KANSAS CITY, Missouri (Reuters) - The U.S. Postal Inspection Service is alerting financial firms of potential danger from a would-be letter bomber after companies in Kansas City and Denver were targeted with explosive devices and threatening notes, an agency spokeswoman said on Monday.
Working with the Securities and Exchange Commission, the Postal Inspection service is trying to obtain contact information for thousands of financial companies to warn them of the threats, said spokeswoman Wanda Shipp.
“The events may be linked, and the recipients were probably not selected at random,” the postal advisory reads.
The government action comes after Stratfor, a global intelligence firm, last week issued a warning that pipe bombs addressed to American Century Investment Management Inc. in Kansas City and Janus Capital Group in Denver appeared linked to someone known as “the Bishop,” who has threatened at least six financial firms since 2005.
Stratfor vice president Fred Burton said the person behind the threats appears to be on a path to becoming the “next Unabomber,” a reference to Theodore Kaczynski who killed three people and injured 23 in a 17-year mail-bombing campaign before his arrest in 1996.
Burton said he knew of at least six threats made to financial firms and more have been made but not reported.

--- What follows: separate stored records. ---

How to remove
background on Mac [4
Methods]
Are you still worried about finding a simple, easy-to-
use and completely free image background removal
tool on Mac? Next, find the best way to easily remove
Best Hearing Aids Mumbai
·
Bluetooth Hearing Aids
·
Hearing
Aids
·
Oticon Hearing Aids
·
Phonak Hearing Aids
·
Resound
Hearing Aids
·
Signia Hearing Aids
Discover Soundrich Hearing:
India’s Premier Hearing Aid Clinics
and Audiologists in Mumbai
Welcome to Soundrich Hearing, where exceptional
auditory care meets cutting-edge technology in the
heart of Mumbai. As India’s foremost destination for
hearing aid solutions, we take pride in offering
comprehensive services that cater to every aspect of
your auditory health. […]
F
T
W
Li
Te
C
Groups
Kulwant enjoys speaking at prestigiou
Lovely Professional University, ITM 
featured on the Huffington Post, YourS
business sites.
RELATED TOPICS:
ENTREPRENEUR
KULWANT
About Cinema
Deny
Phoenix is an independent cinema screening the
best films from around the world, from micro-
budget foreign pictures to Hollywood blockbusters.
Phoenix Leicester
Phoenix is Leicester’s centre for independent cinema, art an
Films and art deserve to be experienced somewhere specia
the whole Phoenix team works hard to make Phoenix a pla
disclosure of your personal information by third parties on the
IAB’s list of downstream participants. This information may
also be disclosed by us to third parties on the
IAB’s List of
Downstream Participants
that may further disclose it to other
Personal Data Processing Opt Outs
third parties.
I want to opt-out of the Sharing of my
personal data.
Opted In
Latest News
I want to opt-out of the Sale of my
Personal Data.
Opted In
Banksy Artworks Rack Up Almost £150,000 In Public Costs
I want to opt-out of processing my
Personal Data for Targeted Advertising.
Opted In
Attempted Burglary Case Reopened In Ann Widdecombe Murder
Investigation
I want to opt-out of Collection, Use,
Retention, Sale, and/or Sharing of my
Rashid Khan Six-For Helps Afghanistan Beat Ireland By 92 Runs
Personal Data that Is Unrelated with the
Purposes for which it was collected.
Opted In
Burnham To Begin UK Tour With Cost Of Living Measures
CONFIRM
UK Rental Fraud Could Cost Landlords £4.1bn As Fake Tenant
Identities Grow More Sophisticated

“We’re investigating all our leads,” said Shipp, who declined to give details of the Postal Inspection Service’s investigation which is working with FBI and the Bureau of Alcohol Tobacco and Firearms.
Burton said a series of letters have demanded that certain companies take action to move specific stock prices to predetermined levels and talk of killings and kidnapping children if the demands aren’t met.
Government authorities would not discuss details of the wording in the notes.
American Century spokesman Chris Doyle said his company had enhanced security in response to the threat and was considering additional measures, which he would not specify.
He said the company did not know if there was a solid link to threats at other financial services firms.
“Our focus is on the safety of our employees,” he said. “It is not the type of thing we see in this line of work. We take it very seriously.”